DE PECIOS Y NAUFRAGIOS

Por Jorge Eduardo Lenard Vives




   Los naufragios constituyen uno de los principales motivos de inspiración para la Literatura regional. Las naves que, hartas de pelear con el vendaval y el oleaje, encallaron buscando el engañoso refugio de la costa o se fueron a pique para descansar en el lecho marino, ejercen sobre los escritores una fascinación que las hacen objeto de muchas piezas narrativas o del género didáctico.

   Una de las obras de ficción más conocidas al respecto es el libro “Los náufragos del Jonathan”, de Julio Verne; en el cual el buque zozobrado da lugar a las aventuras de los obligados pobladores del islote Hoste. Por su lado, las “Pequeñas Historias Marineras” de Hugo Covaro incluyen algunos cuentos de naufragios; como “El astillero de Bahía de las Nutrias”, “El ancla del Villarino” y “El ciego de las carabelas”. Y el argumento de la novela “El secreto sumergido”, del autor deseadense Cristian Norberto Perfumo, se desarrolla en torno a la silueta de un buque siniestrado frente a esas costas: la corbeta Swift.

   Pero es entre los ensayos donde se encuentra la mayor cantidad de páginas dedicadas al asunto. Uno de ellos es “El naufragio de la HMS Swift. 1770. Arqueología marítima en la Patagonia”, escrito por Dolores Elkin y Cristian Murria. Allí se narra las reales circunstancias de la recuperación de los restos de la nave que Perfumo utilizó en su novela. Fue también un texto, el diario del tripulante Erasmus Gower, el que permitió a uno de sus descendientes arribar a Puerto Deseado dos siglos después y reflotar la leyenda que culminó con el raque de los restos.

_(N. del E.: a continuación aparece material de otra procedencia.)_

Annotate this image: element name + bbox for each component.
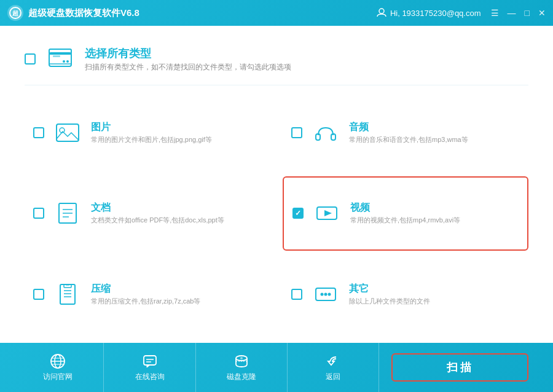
select-all-desc: 扫描所有类型文件，如不清楚找回的文件类型，请勾选此项选项: [85, 62, 291, 73]
back-label: 返回: [326, 372, 340, 382]
other-text: 其它 除以上几种文件类型的文件: [349, 283, 430, 306]
checkbox-other[interactable]: [291, 289, 302, 300]
compress-name: 压缩: [91, 283, 200, 296]
document-desc: 文档类文件如office PDF等,包括doc,xls,ppt等: [91, 216, 224, 225]
user-info: Hi, 1933175230@qq.com: [377, 8, 481, 18]
select-all-content: 选择所有类型 扫描所有类型文件，如不清楚找回的文件类型，请勾选此项选项: [85, 46, 291, 73]
other-icon: [311, 280, 340, 309]
svg-point-3: [379, 9, 384, 14]
svg-text:超: 超: [12, 10, 19, 17]
bottombar: 访问官网 在线咨询 磁盘克隆: [0, 343, 553, 392]
titlebar-right: Hi, 1933175230@qq.com ☰ — □ ✕: [377, 8, 546, 18]
checkbox-image[interactable]: [33, 127, 44, 138]
bottom-back[interactable]: 返回: [288, 343, 379, 392]
image-desc: 常用的图片文件和图片,包括jpg,png,gif等: [91, 135, 212, 144]
item-other: 其它 除以上几种文件类型的文件: [283, 258, 528, 331]
titlebar-left: 超 超级硬盘数据恢复软件V6.8: [7, 5, 139, 21]
checkbox-audio[interactable]: [291, 127, 302, 138]
main-content: 选择所有类型 扫描所有类型文件，如不清楚找回的文件类型，请勾选此项选项 图片 常…: [0, 26, 553, 343]
compress-icon: [53, 280, 82, 309]
select-all-row: 选择所有类型 扫描所有类型文件，如不清楚找回的文件类型，请勾选此项选项: [25, 44, 528, 85]
compress-desc: 常用的压缩文件,包括rar,zip,7z,cab等: [91, 297, 200, 306]
image-name: 图片: [91, 121, 212, 134]
compress-text: 压缩 常用的压缩文件,包括rar,zip,7z,cab等: [91, 283, 200, 306]
svg-point-27: [321, 293, 324, 296]
svg-rect-25: [66, 284, 69, 286]
checkbox-document[interactable]: [33, 208, 44, 219]
menu-btn[interactable]: ☰: [491, 8, 499, 18]
video-icon: [312, 198, 342, 228]
website-label: 访问官网: [43, 372, 73, 382]
other-desc: 除以上几种文件类型的文件: [349, 297, 430, 306]
titlebar: 超 超级硬盘数据恢复软件V6.8 Hi, 1933175230@qq.com ☰…: [0, 0, 553, 26]
consult-icon: [142, 353, 158, 369]
drive-icon: [45, 44, 75, 74]
audio-desc: 常用的音乐和语音文件,包括mp3,wma等: [349, 135, 468, 144]
document-name: 文档: [91, 202, 224, 214]
video-text: 视频 常用的视频文件,包括mp4,rmvb,avi等: [350, 202, 460, 225]
checkbox-compress[interactable]: [33, 289, 44, 300]
app-title: 超级硬盘数据恢复软件V6.8: [28, 7, 139, 19]
app-logo-icon: 超: [7, 5, 23, 21]
user-icon: [377, 8, 386, 18]
audio-name: 音频: [349, 121, 468, 134]
svg-marker-19: [324, 210, 332, 216]
audio-icon: [311, 118, 340, 147]
svg-point-29: [328, 293, 331, 296]
svg-point-7: [66, 60, 69, 63]
bottom-disk-clone[interactable]: 磁盘克隆: [196, 343, 288, 392]
back-icon: [325, 353, 341, 369]
maximize-btn[interactable]: □: [525, 8, 530, 18]
document-text: 文档 文档类文件如office PDF等,包括doc,xls,ppt等: [91, 202, 224, 225]
select-all-checkbox[interactable]: [25, 53, 36, 65]
image-text: 图片 常用的图片文件和图片,包括jpg,png,gif等: [91, 121, 212, 144]
bottom-website[interactable]: 访问官网: [12, 343, 104, 392]
item-document: 文档 文档类文件如office PDF等,包括doc,xls,ppt等: [25, 176, 270, 251]
svg-point-8: [63, 60, 65, 63]
select-all-title: 选择所有类型: [85, 46, 291, 61]
item-video: 视频 常用的视频文件,包括mp4,rmvb,avi等: [283, 176, 528, 251]
svg-rect-10: [57, 124, 79, 141]
video-desc: 常用的视频文件,包括mp4,rmvb,avi等: [350, 216, 460, 225]
video-name: 视频: [350, 202, 460, 214]
item-audio: 音频 常用的音乐和语音文件,包括mp3,wma等: [283, 96, 528, 169]
svg-rect-9: [53, 55, 60, 57]
svg-point-28: [324, 293, 327, 296]
audio-text: 音频 常用的音乐和语音文件,包括mp3,wma等: [349, 121, 468, 144]
consult-label: 在线咨询: [135, 372, 165, 382]
image-icon: [53, 118, 82, 147]
disk-clone-label: 磁盘克隆: [227, 372, 256, 382]
scan-btn-wrap: 扫描: [379, 353, 541, 382]
bottom-consult[interactable]: 在线咨询: [104, 343, 195, 392]
svg-point-40: [240, 357, 243, 359]
titlebar-controls: ☰ — □ ✕: [491, 8, 546, 18]
scan-button[interactable]: 扫描: [391, 353, 528, 382]
svg-rect-35: [144, 356, 156, 365]
checkbox-video[interactable]: [292, 208, 304, 219]
close-btn[interactable]: ✕: [538, 8, 546, 18]
disk-clone-icon: [233, 353, 249, 369]
item-compress: 压缩 常用的压缩文件,包括rar,zip,7z,cab等: [25, 258, 270, 331]
item-image: 图片 常用的图片文件和图片,包括jpg,png,gif等: [25, 96, 270, 169]
document-icon: [53, 198, 82, 228]
minimize-btn[interactable]: —: [508, 8, 516, 18]
user-name: Hi, 1933175230@qq.com: [390, 9, 481, 18]
file-types-grid: 图片 常用的图片文件和图片,包括jpg,png,gif等 音频 常用的音乐和语音…: [25, 96, 528, 331]
website-icon: [50, 353, 66, 369]
other-name: 其它: [349, 283, 430, 296]
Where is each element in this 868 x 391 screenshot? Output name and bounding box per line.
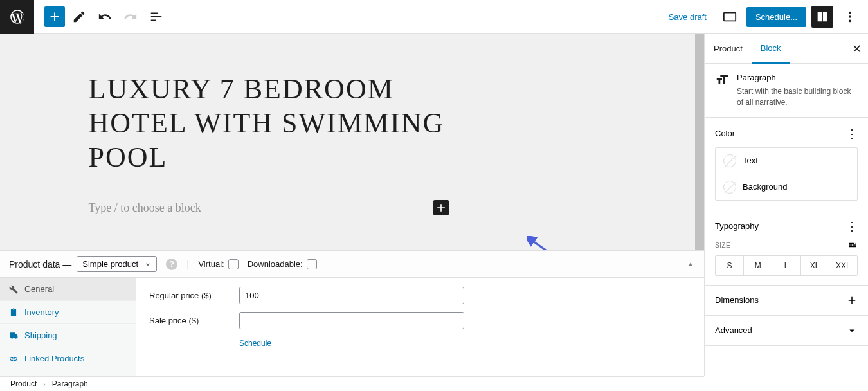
size-btn-m[interactable]: M — [743, 256, 772, 275]
redo-button[interactable] — [119, 5, 142, 28]
product-data-label: Product data — — [9, 259, 71, 269]
clipboard-icon — [9, 308, 18, 317]
color-panel-menu-icon[interactable]: ⋮ — [846, 127, 858, 141]
block-type-title: Paragraph — [737, 73, 858, 82]
settings-toggle-button[interactable] — [811, 6, 833, 28]
dimensions-panel[interactable]: Dimensions — [705, 286, 868, 316]
product-data-metabox: Product data — Simple product ? | Virtua… — [0, 250, 704, 376]
save-draft-link[interactable]: Save draft — [662, 12, 713, 22]
block-type-description: Start with the basic building block of a… — [737, 86, 858, 108]
post-title[interactable]: LUXURY 7 BEDROOM HOTEL WITH SWIMMING POO… — [89, 73, 449, 174]
wrench-icon — [9, 285, 18, 294]
sale-price-label: Sale price ($) — [149, 316, 239, 325]
top-toolbar: Save draft Schedule... — [0, 0, 868, 34]
inline-add-button[interactable] — [433, 200, 449, 215]
document-overview-button[interactable] — [145, 5, 168, 28]
tools-button[interactable] — [68, 5, 91, 28]
svg-point-0 — [849, 12, 851, 14]
size-btn-l[interactable]: L — [772, 256, 800, 275]
sidebar-tab-product[interactable]: Product — [705, 34, 752, 64]
downloadable-checkbox[interactable] — [307, 259, 317, 269]
wordpress-logo[interactable] — [0, 0, 34, 34]
text-color-swatch — [723, 154, 736, 167]
block-placeholder[interactable]: Type / to choose a block — [89, 201, 201, 215]
text-color-option[interactable]: Text — [716, 148, 857, 174]
virtual-label: Virtual: — [198, 259, 224, 269]
chevron-down-icon — [846, 325, 858, 336]
size-btn-xxl[interactable]: XXL — [829, 256, 857, 275]
truck-icon — [9, 331, 18, 340]
link-icon — [9, 354, 18, 363]
paragraph-icon — [715, 73, 729, 108]
svg-point-1 — [849, 15, 851, 18]
add-block-button[interactable] — [44, 6, 65, 27]
pd-tab-general[interactable]: General — [0, 278, 136, 301]
sidebar-tab-block[interactable]: Block — [752, 34, 790, 64]
block-breadcrumb: Product › Paragraph — [0, 376, 704, 391]
downloadable-label: Downloadable: — [248, 259, 303, 269]
svg-point-2 — [849, 20, 851, 23]
background-color-option[interactable]: Background — [716, 174, 857, 200]
regular-price-label: Regular price ($) — [149, 291, 239, 300]
color-panel-title: Color — [715, 129, 735, 138]
metabox-collapse-toggle[interactable]: ▲ — [687, 260, 694, 268]
breadcrumb-current[interactable]: Paragraph — [52, 379, 88, 388]
settings-sidebar: Product Block ✕ Paragraph Start with the… — [704, 34, 868, 376]
plus-icon — [846, 295, 858, 306]
editor-canvas: LUXURY 7 BEDROOM HOTEL WITH SWIMMING POO… — [0, 34, 704, 376]
size-label: SIZE — [715, 242, 730, 249]
advanced-panel[interactable]: Advanced — [705, 316, 868, 346]
undo-button[interactable] — [93, 5, 116, 28]
typography-panel-title: Typography — [715, 221, 759, 231]
options-button[interactable] — [838, 5, 862, 28]
size-btn-s[interactable]: S — [716, 256, 743, 275]
background-color-swatch — [723, 181, 736, 194]
size-settings-icon[interactable] — [847, 240, 858, 251]
pd-tab-shipping[interactable]: Shipping — [0, 324, 136, 347]
chevron-right-icon: › — [43, 381, 45, 388]
typography-panel-menu-icon[interactable]: ⋮ — [846, 219, 858, 233]
product-data-tabs: General Inventory Shipping Linked Produc… — [0, 278, 136, 376]
regular-price-input[interactable] — [239, 287, 464, 304]
virtual-checkbox[interactable] — [228, 259, 239, 269]
schedule-button[interactable]: Schedule... — [746, 7, 806, 27]
product-type-select[interactable]: Simple product — [77, 256, 157, 272]
breadcrumb-root[interactable]: Product — [10, 379, 37, 388]
size-btn-xl[interactable]: XL — [800, 256, 829, 275]
close-icon[interactable]: ✕ — [852, 42, 862, 56]
downloadable-checkbox-group[interactable]: Downloadable: — [248, 259, 317, 269]
pd-tab-linked[interactable]: Linked Products — [0, 347, 136, 370]
font-size-buttons: S M L XL XXL — [715, 255, 858, 276]
pd-tab-attributes[interactable]: Attributes — [0, 370, 136, 376]
sale-price-input[interactable] — [239, 312, 464, 329]
virtual-checkbox-group[interactable]: Virtual: — [198, 259, 238, 269]
preview-button[interactable] — [718, 5, 741, 28]
help-icon[interactable]: ? — [166, 259, 177, 270]
schedule-sale-link[interactable]: Schedule — [239, 339, 271, 348]
pd-tab-inventory[interactable]: Inventory — [0, 301, 136, 324]
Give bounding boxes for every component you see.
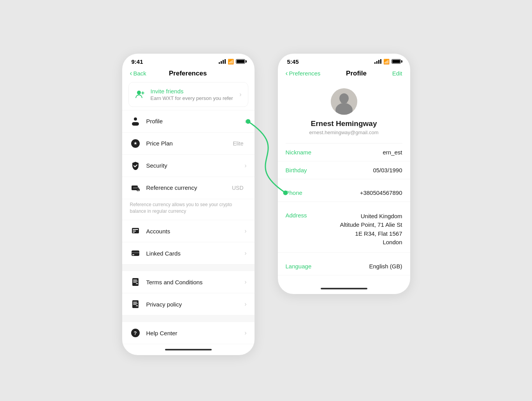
home-indicator-right bbox=[278, 283, 410, 294]
menu-item-help[interactable]: ? Help Center › bbox=[122, 322, 255, 344]
time-left: 9:41 bbox=[132, 58, 143, 65]
avatar bbox=[331, 88, 357, 115]
svg-rect-4 bbox=[132, 122, 139, 126]
svg-rect-14 bbox=[132, 252, 139, 253]
nav-bar-profile: ‹ Preferences Profile Edit bbox=[278, 68, 410, 82]
section-gap-2 bbox=[122, 264, 255, 271]
back-chevron-icon: ‹ bbox=[130, 69, 132, 77]
invite-subtitle: Earn WXT for every person you refer bbox=[151, 95, 234, 101]
menu-item-reference-currency[interactable]: $ Reference currency USD bbox=[122, 177, 255, 199]
profile-page-title: Profile bbox=[346, 70, 367, 77]
menu-section-3: Terms and Conditions › Privacy policy bbox=[122, 271, 255, 315]
currency-label: Reference currency bbox=[146, 184, 226, 191]
currency-icon: $ bbox=[130, 182, 141, 193]
svg-rect-17 bbox=[133, 280, 137, 280]
invite-text: Invite friends Earn WXT for every person… bbox=[151, 88, 234, 101]
wifi-icon-right: 📶 bbox=[383, 59, 390, 65]
field-birthday: Birthday 05/03/1990 bbox=[278, 161, 410, 179]
status-bar-left: 9:41 📶 bbox=[122, 54, 255, 68]
invite-chevron-icon: › bbox=[239, 91, 241, 98]
menu-item-privacy[interactable]: Privacy policy › bbox=[122, 293, 255, 315]
back-chevron-icon-right: ‹ bbox=[286, 69, 288, 77]
field-address: Address United Kingdom Altitude Point, 7… bbox=[278, 207, 410, 253]
security-chevron-icon: › bbox=[244, 162, 246, 169]
price-plan-value: Elite bbox=[233, 140, 243, 147]
terms-chevron-icon: › bbox=[244, 278, 246, 285]
field-nickname: Nickname ern_est bbox=[278, 144, 410, 161]
security-label: Security bbox=[146, 162, 239, 169]
home-indicator bbox=[122, 344, 255, 355]
profile-email: ernest.hemingway@gmail.com bbox=[309, 130, 379, 135]
invite-friends-item[interactable]: Invite friends Earn WXT for every person… bbox=[128, 82, 248, 107]
accounts-label: Accounts bbox=[146, 228, 239, 235]
menu-item-linked-cards[interactable]: Linked Cards › bbox=[122, 242, 255, 264]
profile-section: Ernest Hemingway ernest.hemingway@gmail.… bbox=[278, 82, 410, 143]
svg-rect-21 bbox=[133, 302, 137, 303]
linked-cards-chevron-icon: › bbox=[244, 250, 246, 257]
privacy-chevron-icon: › bbox=[244, 301, 246, 308]
edit-button[interactable]: Edit bbox=[392, 70, 402, 77]
help-chevron-icon: › bbox=[244, 329, 246, 336]
currency-note: Reference currency allows you to see you… bbox=[122, 199, 255, 220]
terms-icon bbox=[130, 277, 141, 287]
status-icons-left: 📶 bbox=[219, 59, 245, 65]
back-to-preferences-label: Preferences bbox=[289, 70, 321, 77]
menu-item-security[interactable]: Security › bbox=[122, 155, 255, 177]
wifi-icon: 📶 bbox=[228, 59, 234, 65]
svg-rect-11 bbox=[133, 231, 136, 231]
accounts-chevron-icon: › bbox=[244, 228, 246, 235]
currency-value: USD bbox=[232, 185, 244, 191]
address-value: United Kingdom Altitude Point, 71 Alie S… bbox=[340, 212, 402, 247]
svg-rect-19 bbox=[133, 282, 137, 283]
terms-label: Terms and Conditions bbox=[146, 279, 239, 285]
menu-item-price-plan[interactable]: ★ Price Plan Elite bbox=[122, 133, 255, 155]
phone-value: +380504567890 bbox=[360, 189, 402, 196]
field-language: Language English (GB) bbox=[278, 257, 410, 275]
svg-rect-10 bbox=[133, 229, 138, 230]
section-gap-3 bbox=[122, 315, 255, 322]
profile-chevron-icon: › bbox=[244, 118, 246, 125]
preferences-phone: 9:41 📶 ‹ Back Preferences bbox=[122, 54, 255, 355]
field-phone: Phone +380504567890 bbox=[278, 184, 410, 202]
battery-icon bbox=[236, 59, 245, 64]
section-spacer bbox=[278, 179, 410, 184]
security-icon bbox=[130, 160, 141, 171]
price-plan-icon: ★ bbox=[130, 138, 141, 149]
phone-label: Phone bbox=[286, 189, 302, 196]
back-button[interactable]: ‹ Back bbox=[130, 70, 146, 77]
invite-title: Invite friends bbox=[151, 88, 234, 95]
linked-cards-label: Linked Cards bbox=[146, 250, 239, 257]
battery-icon-right bbox=[392, 59, 401, 64]
svg-rect-12 bbox=[133, 232, 135, 233]
birthday-value: 05/03/1990 bbox=[373, 167, 402, 173]
back-to-preferences[interactable]: ‹ Preferences bbox=[286, 70, 321, 77]
status-icons-right: 📶 bbox=[374, 59, 401, 65]
accounts-icon bbox=[130, 226, 141, 236]
svg-rect-3 bbox=[134, 117, 137, 121]
profile-icon bbox=[130, 116, 141, 127]
back-label: Back bbox=[133, 70, 146, 77]
profile-label: Profile bbox=[146, 118, 239, 124]
help-label: Help Center bbox=[146, 330, 239, 336]
nickname-value: ern_est bbox=[383, 149, 402, 156]
help-icon: ? bbox=[130, 327, 141, 338]
svg-point-0 bbox=[137, 91, 141, 95]
linked-cards-icon bbox=[130, 248, 141, 259]
svg-rect-15 bbox=[132, 254, 134, 255]
menu-section-2: Accounts › Linked Cards › bbox=[122, 220, 255, 264]
profile-name: Ernest Hemingway bbox=[311, 119, 377, 128]
nickname-label: Nickname bbox=[286, 149, 312, 156]
birthday-label: Birthday bbox=[286, 167, 307, 173]
privacy-icon bbox=[130, 299, 141, 310]
section-spacer-3 bbox=[278, 253, 410, 257]
signal-icon-right bbox=[374, 59, 381, 64]
menu-item-accounts[interactable]: Accounts › bbox=[122, 220, 255, 242]
profile-phone: 5:45 📶 ‹ Preferences Profile bbox=[278, 54, 410, 294]
status-bar-right: 5:45 📶 bbox=[278, 54, 410, 68]
svg-rect-22 bbox=[133, 303, 138, 304]
price-plan-label: Price Plan bbox=[146, 140, 228, 147]
menu-section-4: ? Help Center › bbox=[122, 322, 255, 344]
menu-item-profile[interactable]: Profile › bbox=[122, 110, 255, 133]
menu-item-terms[interactable]: Terms and Conditions › bbox=[122, 271, 255, 293]
time-right: 5:45 bbox=[287, 58, 299, 65]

   Otras obras que se pueden mencionar son “Naufragios en el Cabo de Hornos, Isla de los Estados, Magallanes, Península Mitre, Malvinas y Georgias del Sur” de Carlos Pedro Vairo (complementada con la “Carta histórica”, un mapa que ubica los faros, naufragios y otros puntos citados en el libro), “Monte Cervantes y el Capitán Dreyer”, de Adriana S. C. Posan, “La tempestad y después. Naufragios en el Cabo de Hornos” de Hernán Álvarez Forn; y “Naufragios y algo más”, de Pancho Sanabria. Ricardo Rojas, en “Archipiélago”, dedica dos capítulos al tema; uno de los cuales, “Nómina siniestra”, es la enumeración de los accidentes ocurridos en las aguas que rodean al Onaisín. Toma muchos de ellos de la crónica “Magallanes”, del “publicista” chileno Manuel Zorrilla C. En “Naufragio del Virgen del Rosario”, el escritor comodorense Alfredo Ismael Lama describe vívidamente un naufragio, pero ocurrido lejos de las costas de la región: en el litoral bonaerense.

   Contraparte los naufragios, son los faros; construidos para guiar a los navegantes y evitar su perdición. Se instalaron muchos años después de que los primeros navegantes surcaran esta agua; siendo su falta uno de los factores que, unido a las extremas condiciones climáticas del mar sureño, sembraron de pecios las costas. Por supuesto, fueron objeto de ensayos. Por ejemplo, el libro “Cabo Blanco. Historia de un pueblo desaparecido”, de Carlos Roberto Santos; o “La Isla de los Estados y el Faro del Fin del Mundo”, del ya citado Carlos Pedro Vairo. Y de obras de ficción, como “El faro del fin del mundo”, de Julio Verne; y el cuento “El hombre del faro”, de las historias marineras de Hugo Covaro.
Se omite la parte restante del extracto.